Cost of space flights

One kilogram of cargo launched into low-Earth orbit costs at least $5,000. The reason for this, of course, is not speculation. Modern way living in space is either a “business trip” there on an American ship from the Shuttle series, or life on board a space station. The shuttle stays in orbit for a week or two, then lands on Earth. For such a time, and the Shuttle crew consists of seven people, it is quite possible to stock up on food and water for the entire crew. In the case of a space station, people live there much longer.

Products, like other cargo and “passengers,” are delivered into orbit by simple ships using rockets. This is the path of the Soviet-Russian space industry. At one time, he allowed the USSR to set a record for man in space, and hold it for a very long time. Due to detente and further reductions in costs for space flights, such an object as the International Space Station (ISS) arose. However, even now, “carrying” cargo there is not at all cheap, both for the USA and for the Russian Federation.

Unfortunately, there are no cheap ways to overcome the forces of gravity. To refuel a rocket capable of launching a Zaporozhets car into orbit, you will need to have almost a railroad grade of fuel, which quite possibly costs more than the rocket and ship itself.

Requirements for space cooking

It follows directly from the previous section that products should occupy as little weight as possible. At the same time, their quality must be special in order to exclude any medical disorders from the crews, since this is again a matter of huge expenses.

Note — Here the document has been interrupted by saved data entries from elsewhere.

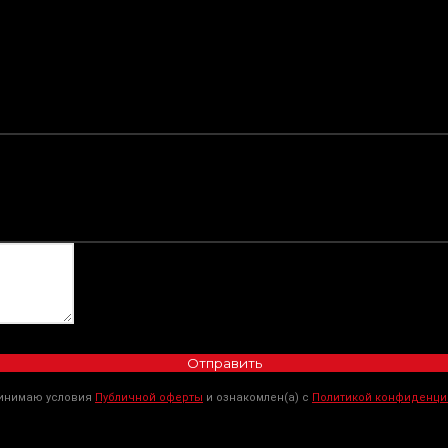
Отправить
ринимаю условия
Публичной оферты
и ознакомлен(а) с
Политикой конфиденци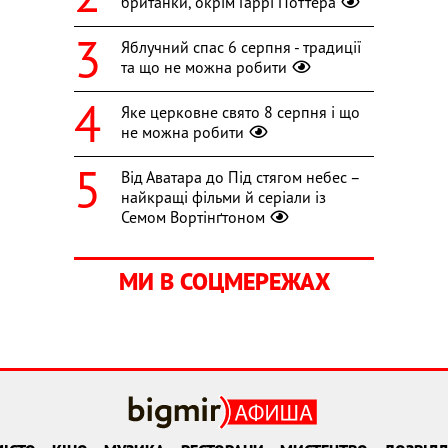
британки, окрім Гаррі Поттера
Яблучний спас 6 серпня - традиції
та що не можна робити
Яке церковне свято 8 серпня і що
не можна робити
Від Аватара до Під стягом небес –
найкращі фільми й серіали із
Семом Вортінґтоном
МИ В СОЦМЕРЕЖАХ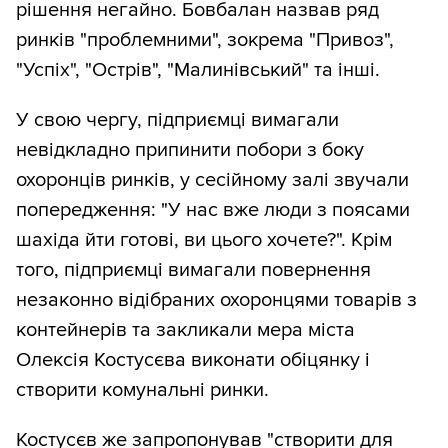
рішення негайно. Бовбалан назвав ряд
ринків "проблемними", зокрема "Привоз",
"Успіх", "Острів", "Малинівський" та інші.
У свою чергу, підприємці вимагали
невідкладно припинити побори з боку
охоронців ринків, у сесійному залі звучали
попередження: "У нас вже люди з поясами
шахіда йти готові, ви цього хочете?". Крім
того, підприємці вимагали повернення
незаконно відібраних охоронцями товарів з
контейнерів та закликали мера міста
Олексія Костусєва виконати обіцянку і
створити комунальні ринки.
Костусєв же запропонував "створити для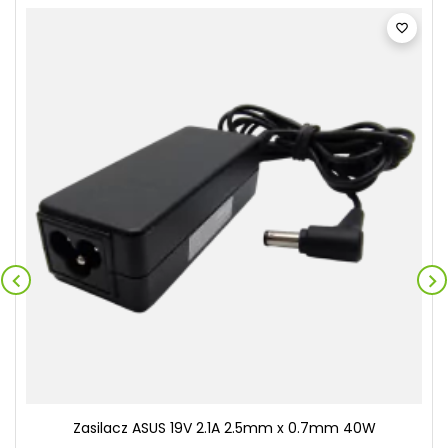



Zasilacz ASUS 19V 2.1A 2.5mm x 0.7mm 40W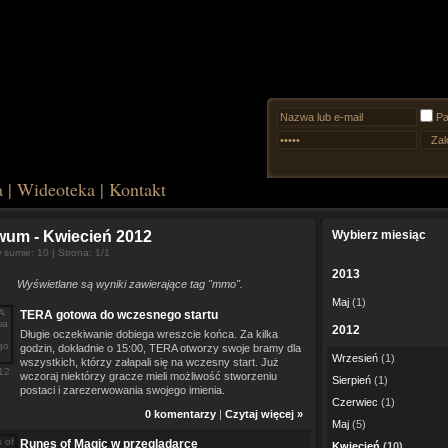
Pa
a
|
Wideoteka
|
Kontakt
iwum
- Kwiecień 2012
Wybierz miesiąc
sumie: 10 | Strona: 1/1
2013
Wyświetlane są wyniki zawierające tag "mmo".
Maj
(1)
TERA gotowa do wczesnego startu
2012
Długie oczekiwanie dobiega wreszcie końca. Za kilka
godzin, dokładnie o 15:00, TERA otworzy swoje bramy dla
Wrzesień
(1)
wszystkich, którzy załapali się na wczesny start. Już
12
wczoraj niektórzy gracze mieli możliwość stworzeniu
Sierpień
(1)
postaci i zarezerwowania swojego imienia.
Czerwiec
(1)
0 komentarzy
|
Czytaj więcej »
Maj
(5)
Runes of Magic w przeglądarce
Kwiecień
(10)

The crazy idea of ​​eating “pills that are completely absorbed” was abandoned from the very beginning. The human stomach and intestines must always function in a normal daily routine. In addition, foods must be rich in calcium and vitamin D for its metabolism, and here you can’t get off with pills, without, funny as it may seem, “a great need.”

Therefore, the efforts of specialists were aimed at reducing the weight of products while maintaining their nutritional properties from the very beginning. There has already been a solution; sailors use drying. But it needed to be improved. Natural drying did not provide everything that was needed. In addition, dry foods are also dangerous on board - crumbs caught in Airways, can cause severe suffocation and accidents.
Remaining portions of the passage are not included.